This is the final article in our series covering the essential controls on your friendly digital camcorder. It’s time to talk about the shutter speed settings.
First, a little bit of background. Shutter speed is shown on your screen like this: 1/250 or 1/100. What do these numbers mean? The smaller the fraction (1/250 is smaller than 1/100), the faster your shutter opens and closes. Huh? Let me explain. . .
When you are shooting very quick motion at low shutter speeds (1/100 is a lower shutter speed than 1/250), your camera will miss a lot of the action. By setting the shutter speed higher, you will catch more frames of the action.
So how do you set the shutter speed? As with the other controls, you’ll need to read your camera’s manual to find out where the settings are located (no hurry, I’ll wait). Here’s how setting your shutter speed works. Light your scene. Now go to your shutter speed menu. Set the speed as high as you can. You’ll notice that the scene gets darker as the shutter speed gets higher. Why is this?

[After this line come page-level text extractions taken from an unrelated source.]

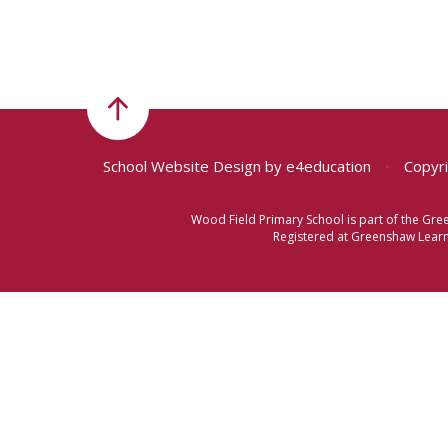
School Website Design by
e4education
•
Copyri
Wood Field Primary School is part of the Gr
Registered at Greenshaw Learni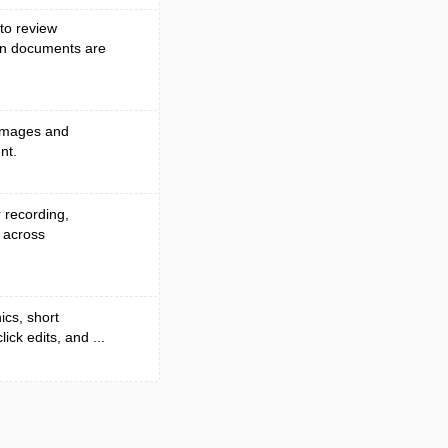
to review
en documents are
 images and
nt.
r recording,
 across
ics, short
ck edits, and ...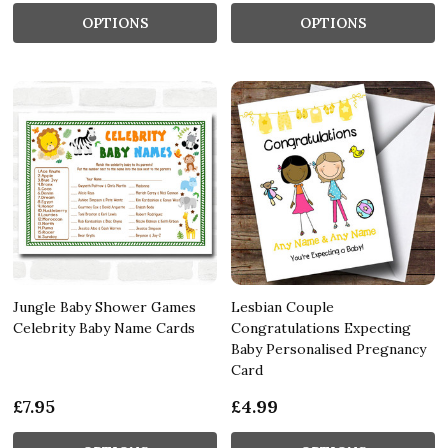
OPTIONS
OPTIONS
Jungle Baby Shower Games
Lesbian Couple
Celebrity Baby Name Cards
Congratulations Expecting
Baby Personalised Pregnancy
Card
£7.95
£4.99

In order to capture all of those frames at high shutter speeds, your camera needs lots of light. Therefore, the scene appears darker as the camera uses more light.
Okay, we left you with your shutter speed up as high as it would go. Your scene is probably very dark. Turn your shutter speed down until the scene looks properly lit. That is, when you look at the viewfinder or LCD screen of your camera, the scene looks normal to you. Congratulations! You have set your shutter speed!
When you shoot outdoor scenes, you will notice that you will be able to set the shutter speed higher than when you shoot indoors. This is because of the afore mentioned lighting issues. Eventually, you’ll have a pretty good idea of where you can set your shutter speed for a given scene, so you will be able to eliminate some of the trial and error.